Please print out the entries below unchanged and skip the images.

○ ○ ○

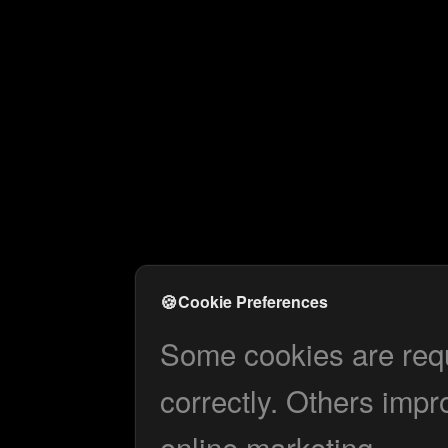
🍪
Cookie Preferences
Some cookies are requi
correctly. Others impr
online marketing.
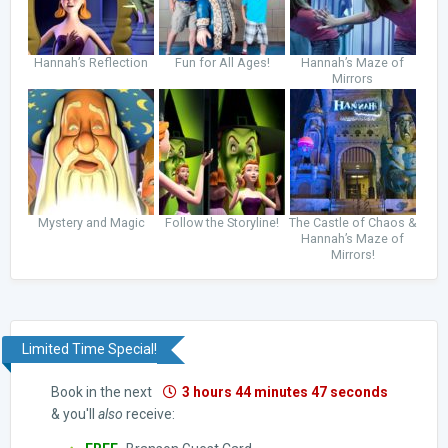
Hannah’s Reflection
Fun for All Ages!
Hannah’s Maze of
Mirrors
Mystery and Magic
Follow the Storyline!
The Castle of Chaos &
Hannah’s Maze of
Mirrors!
Limited Time Special!
Book in the next
3 hours 44 minutes 46 seconds
& you'll
also
receive:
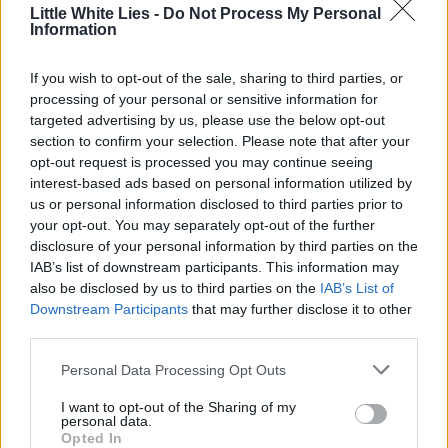
Little White Lies -
Do Not Process My Personal
Information
If you wish to opt-out of the sale, sharing to third parties, or
processing of your personal or sensitive information for
targeted advertising by us, please use the below opt-out
section to confirm your selection. Please note that after your
opt-out request is processed you may continue seeing
interest-based ads based on personal information utilized by
us or personal information disclosed to third parties prior to
your opt-out. You may separately opt-out of the further
disclosure of your personal information by third parties on the
IAB’s list of downstream participants. This information may
also be disclosed by us to third parties on the
IAB’s List of
Downstream Participants
that may further disclose it to other
third parties.
Personal Data Processing Opt Outs
I want to opt-out of the Sharing of my
personal data.
Opted In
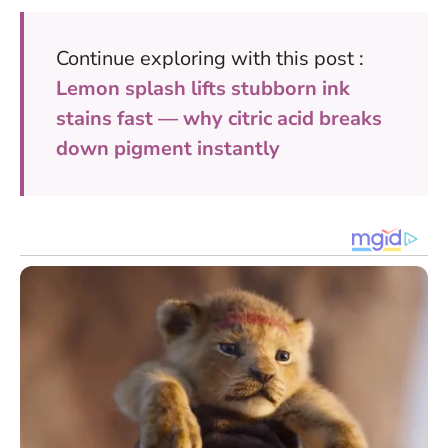
Continue exploring with this post :
Lemon splash lifts stubborn ink
stains fast — why citric acid breaks
down pigment instantly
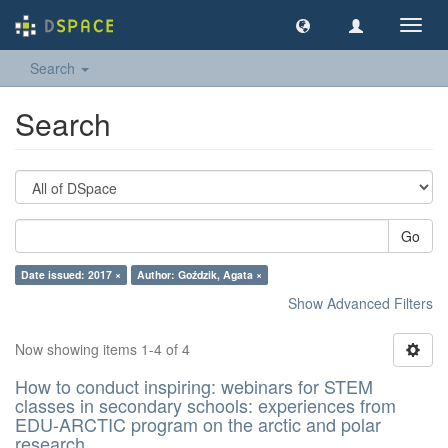
Toggl
navig
Search
Search
Go
Date issued: 2017 ×
Author: Goździk, Agata ×
Show Advanced Filters
Now showing items 1-4 of 4
How to conduct inspiring: webinars for STEM
classes in secondary schools: experiences from
EDU-ARCTIC program on the arctic and polar
research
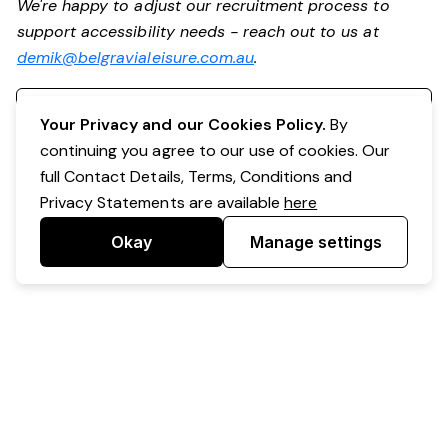
We're happy to adjust our recruitment process to
support accessibility needs - reach out to us at
demik@belgravialeisure.com.au
.
Register your interest
Your Privacy and our Cookies Policy.
By
continuing you agree to our use of cookies. Our
full Contact Details, Terms, Conditions and
Privacy Statements are available
here
Okay
Manage settings
Powered by Expr3ss!
Copyright © Expr3ss! Pty Ltd 2005 - 2026
All Rights Reserved
Terms & Conditions
|
Privacy
|
Your Data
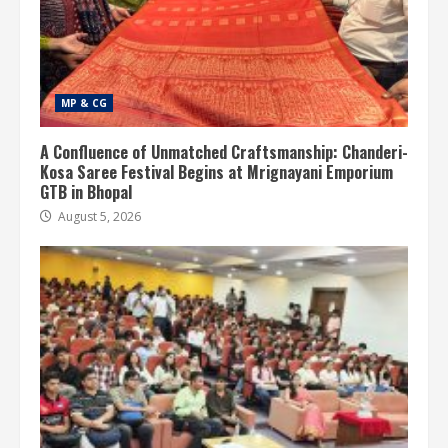
MP & CG
A Confluence of Unmatched Craftsmanship: Chanderi-
Kosa Saree Festival Begins at Mrignayani Emporium
GTB in Bhopal
August 5, 2026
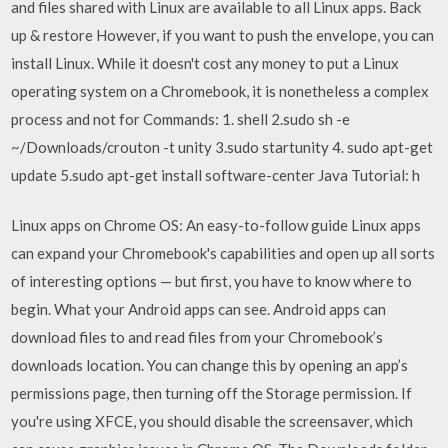
and files shared with Linux are available to all Linux apps. Back
up & restore However, if you want to push the envelope, you can
install Linux. While it doesn't cost any money to put a Linux
operating system on a Chromebook, it is nonetheless a complex
process and not for Commands: 1. shell 2.sudo sh -e
~/Downloads/crouton -t unity 3.sudo startunity 4. sudo apt-get
update 5.sudo apt-get install software-center Java Tutorial: h
Linux apps on Chrome OS: An easy-to-follow guide Linux apps
can expand your Chromebook's capabilities and open up all sorts
of interesting options — but first, you have to know where to
begin. What your Android apps can see. Android apps can
download files to and read files from your Chromebook’s
downloads location. You can change this by opening an app’s
permissions page, then turning off the Storage permission. If
you're using XFCE, you should disable the screensaver, which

○ ○ ○

SOLUTION
🍪
Cookie Preferences
Some cookies are requi
correctly. Others impr
online marketing.
Hannah’s Reflection
Fun for All Ages!
Hannah’s Maze of
Mirrors
Mystery and Magic
Follow the Storyline!
The Castle of Chaos &
Hannah’s Maze of
Mirrors!
Limited Time Special!
Book in the next
3 hours 44 minutes 46 seconds
& you'll
also
receive:
Little White Lies -
Do Not Process My Personal
Information
If you wish to opt-out of the sale, sharing to third parties, or
processing of your personal or sensitive information for
targeted advertising by us, please use the below opt-out
section to confirm your selection. Please note that after your
opt-out request is processed you may continue seeing
interest-based ads based on personal information utilized by
us or personal information disclosed to third parties prior to
your opt-out. You may separately opt-out of the further
disclosure of your personal information by third parties on the
IAB’s list of downstream participants. This information may
also be disclosed by us to third parties on the
IAB’s List of
Downstream Participants
that may further disclose it to other
third parties.
Personal Data Processing Opt Outs
I want to opt-out of the Sharing of my
personal data.
Opted In
Continue exploring with this post :
Lemon splash lifts stubborn ink
stains fast — why citric acid breaks
down pigment instantly
Toggl
navig
Search
Search
Go
Date issued: 2017 ×
Author: Goździk, Agata ×
Show Advanced Filters
Now showing items 1-4 of 4
How to conduct inspiring: webinars for STEM
classes in secondary schools: experiences from
EDU-ARCTIC program on the arctic and polar
research
We're happy to adjust our recruitment process to
support accessibility needs - reach out to us at
demik@belgravialeisure.com.au
.
Register your interest
Your Privacy and our Cookies Policy.
By
continuing you agree to our use of cookies. Our
full Contact Details, Terms, Conditions and
Privacy Statements are available
here
Okay
Manage settings
Powered by Expr3ss!
Copyright © Expr3ss! Pty Ltd 2005 - 2026
All Rights Reserved
Terms & Conditions
|
Privacy
|
Your Data
MP & CG
A Confluence of Unmatched Craftsmanship: Chanderi-
Kosa Saree Festival Begins at Mrignayani Emporium
GTB in Bhopal
August 5, 2026
and files shared with Linux are available to all Linux apps. Back
up & restore However, if you want to push the envelope, you can
install Linux. While it doesn't cost any money to put a Linux
operating system on a Chromebook, it is nonetheless a complex
process and not for Commands: 1. shell 2.sudo sh -e
~/Downloads/crouton -t unity 3.sudo startunity 4. sudo apt-get
update 5.sudo apt-get install software-center Java Tutorial: h
Linux apps on Chrome OS: An easy-to-follow guide Linux apps
can expand your Chromebook's capabilities and open up all sorts
of interesting options — but first, you have to know where to
begin. What your Android apps can see. Android apps can
download files to and read files from your Chromebook’s
downloads location. You can change this by opening an app’s
permissions page, then turning off the Storage permission. If
you're using XFCE, you should disable the screensaver, which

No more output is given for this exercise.